For the next forty-five minutes we’re in a 4 feet by 8 feet treatment alcove with a bed and two chairs waiting for the official hospital “Stapler” show up. Gwen, Marcus and I kept moving around the two available chairs while Marcus whined: “I’m hungry. Can’t we get something to eat and then come back?” Meanwhile I’m being tortured by reruns of Hanna Montana and iCarly (if you don’t know what those are, thank God for your good fortune) on the Disney channel playing above our heads.

Suddenly, the Nurse Practitioner comes in. She takes a look and yes, confirms the treatment. “I think two staples would be the way to go.” But before I could rejoice, she breaks my spirit with “I’ll come back as soon as I finishing stitching the girl next door.” “O for the love, I should have stapled his head at home and we’re been done with this ordeal,” I say out loud. Stares all around. The Nurse looks shocked, Gwen looks embarrassed, Derek looks scared, and Marcus, well, he looks hungry and bored.

She leaves and we’re left alone again with the bad tv shows. After another 45 minutes, the male nurse apologetically returns and says they’ll be back soon. “You ticked her off with your smart comment,” says Gwen to me.

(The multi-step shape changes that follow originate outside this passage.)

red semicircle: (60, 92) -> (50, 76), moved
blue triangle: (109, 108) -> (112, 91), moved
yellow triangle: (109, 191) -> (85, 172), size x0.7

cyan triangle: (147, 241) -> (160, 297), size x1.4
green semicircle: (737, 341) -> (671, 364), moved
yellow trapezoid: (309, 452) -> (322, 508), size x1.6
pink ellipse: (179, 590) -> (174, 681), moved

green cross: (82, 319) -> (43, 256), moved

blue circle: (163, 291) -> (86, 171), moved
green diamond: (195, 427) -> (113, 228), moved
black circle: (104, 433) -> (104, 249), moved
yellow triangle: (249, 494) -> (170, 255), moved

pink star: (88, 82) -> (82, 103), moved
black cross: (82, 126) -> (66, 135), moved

The Nurse looks shocked, Gwen looks embarrassed, Derek looks scared, and Marcus, well, he looks hungry and bored.

Finally, almost three hours since we got there, the Nurse and her nurse come in, spray some freezing deal on the boy’s head while we hold him down, gives him a couple of quick shots and then, clunk, clunk—two staples. That was it. The entire ordeal lasted less than 30 seconds. Really. We still had to wait another 15 minutes for whatever discharge papers needed to be finished.

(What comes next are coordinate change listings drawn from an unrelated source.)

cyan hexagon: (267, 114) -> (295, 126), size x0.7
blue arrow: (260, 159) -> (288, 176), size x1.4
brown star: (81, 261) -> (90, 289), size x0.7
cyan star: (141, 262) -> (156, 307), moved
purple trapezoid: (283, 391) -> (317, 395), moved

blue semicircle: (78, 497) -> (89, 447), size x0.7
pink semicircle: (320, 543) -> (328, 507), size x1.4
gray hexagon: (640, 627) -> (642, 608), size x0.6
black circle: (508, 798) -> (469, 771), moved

3 hours, 4 different rooms, and 5 different people later we’re done. I’m not an efficiency expert, but there’s got to be a better way to do this. There’s got to be. And we wonder why our health care costs are out of control. Now we wait again. This time we wait to get the likely 5 thousand dollar bill from the ER visit, since we use so many of their resources. And the irony of it all, we never even saw a Physician.

  • Maurilio,I've had the EXACT same experiences, over and over! Great challenge. Things can change. Where's the creative thinking as applied to huge institutions like the medical industry?

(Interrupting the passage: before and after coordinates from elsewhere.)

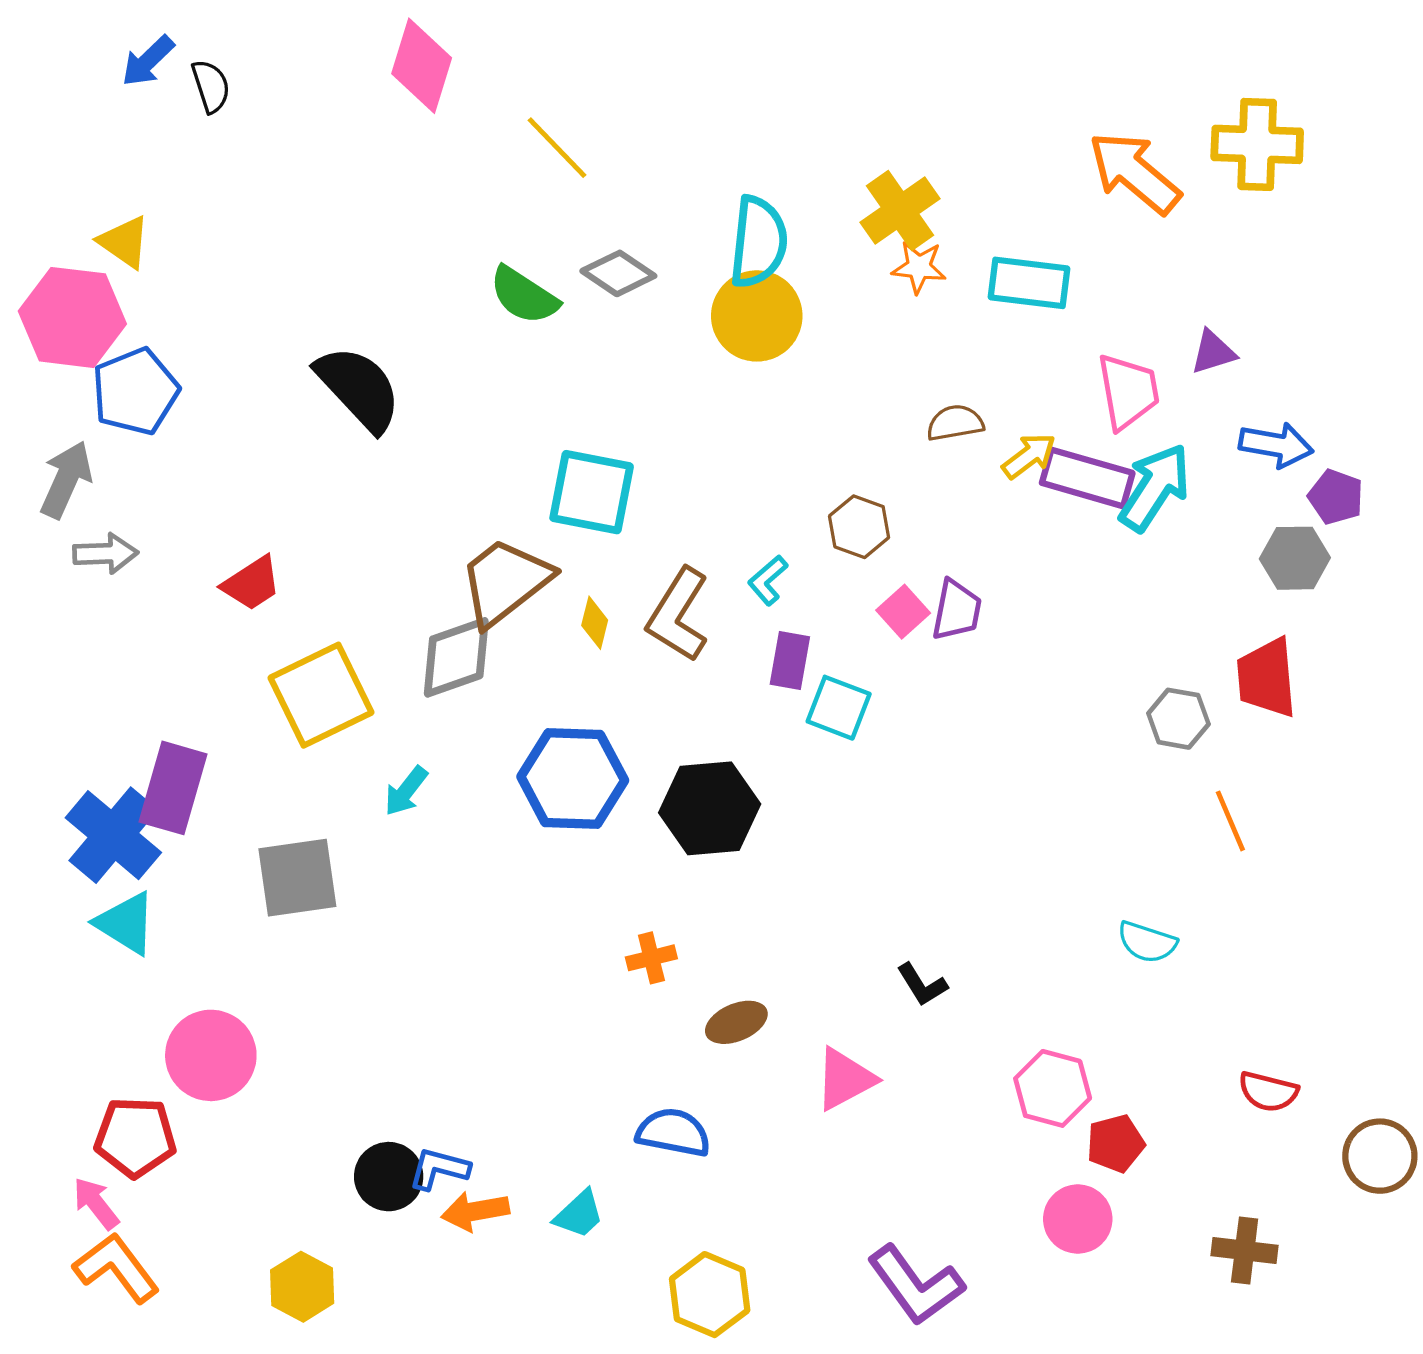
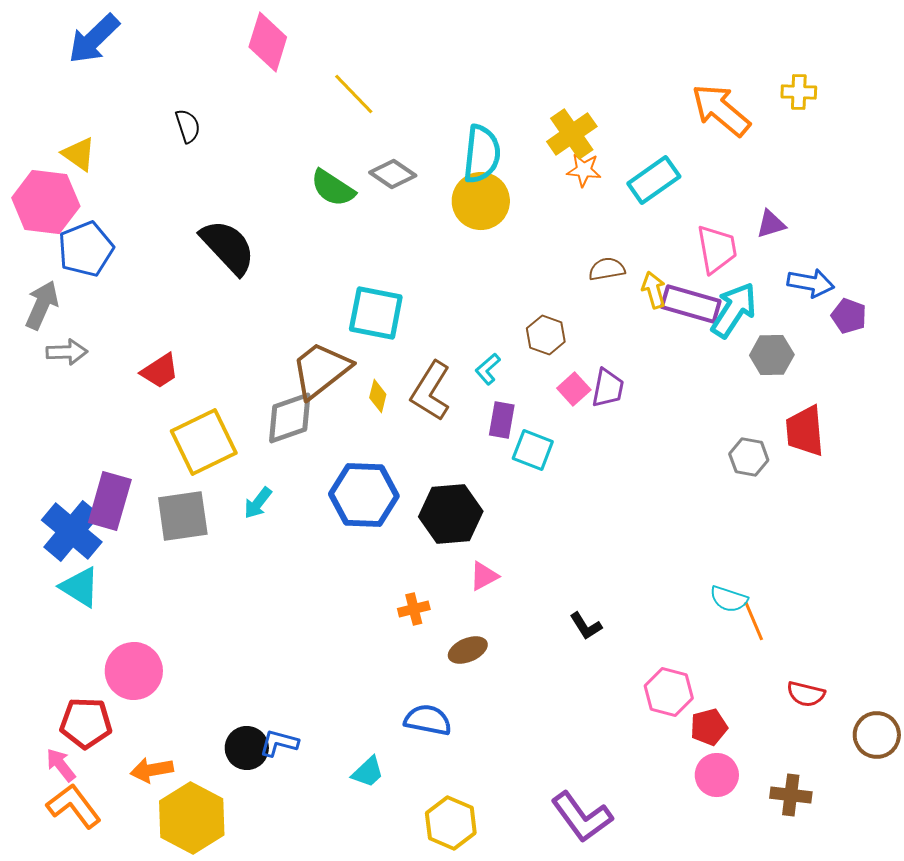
blue arrow: (148, 61) -> (94, 39), size x1.5
black semicircle: (211, 86) -> (188, 126), moved
yellow cross: (1257, 144) -> (799, 92), size x0.6
cyan rectangle: (1029, 283) -> (654, 180), turned -42
yellow arrow: (1029, 456) -> (654, 290), turned -69
gray hexagon: (1295, 558) -> (772, 355), moved
orange line: (1230, 821) -> (754, 621), moved
gray square: (297, 878) -> (183, 516), moved
pink triangle: (845, 1079) -> (484, 576), moved, size x0.7
orange arrow: (475, 1211) -> (152, 770), moved
pink circle: (1078, 1219) -> (717, 775), moved
yellow hexagon: (302, 1287) -> (192, 818), size x1.6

  • Six hours (in the dirty, under construction waiting room writhing in pain), two doctors, three nurses, two rooms and a crack addict. I could have had appendicitis.Chris was in a serious car accident a few years ago and spent four hours on the FLOOR in the ER waiting room shaking because of the shock and 2nd degree burns he had.And did I mention I still owe about 6k?On the otherhand…Scotland, 30 minutes, one doctor, quick Dx, $0.

  • supersimbo

    man that sucks & sounds just like health care in the UK. 2 years ago i had a very very bad anxiety attack & ended up in the e.r………..sure i didnt need real treatment and i was technically fine when i got calmed down BUT we waited for 5 hours before a doctor checked me out………………it was terrible

  • As a former ER nurse, I’m not surprised – 3 hours is a GOOD experience. Honestly, if you have insurance, you shouldn’t have gone to the ER, you *should* have gone to an Urgent Care facility (they are everywhere). But unfortunately, the nurse who checked Derek in, can’t tell you that (the old CYA issues), and that hospital obviously doesn’t have a “Fast Track” part to their ER (their version of the Urgent Care). nnAnd no, just because there is only 2 people in the waiting room, doesn’t mean nothing is happening in the back. What you don’t know is that four ambulances just brought in an accident victim, a patient with chest pain, one with a stroke and one in cardiac arrest (or some other similar scenario) – or – all those people came in eight hours ago, and the staff are still trying to play catchup. Yes, I know, you’re not a health care specialist and you didn’t know. nnYes, the system is broken – badly – everyone has a horror story of how long they waited, or how badly they were treated. ER nurses have even worse stories (and no I’m not telling any of them). It will not be an easy problem to fix. But as you wrote in another post (2 years later – whoa, I’m a late-comer here) – you do the best you can (as a nurse or patient or parent) in the situation given.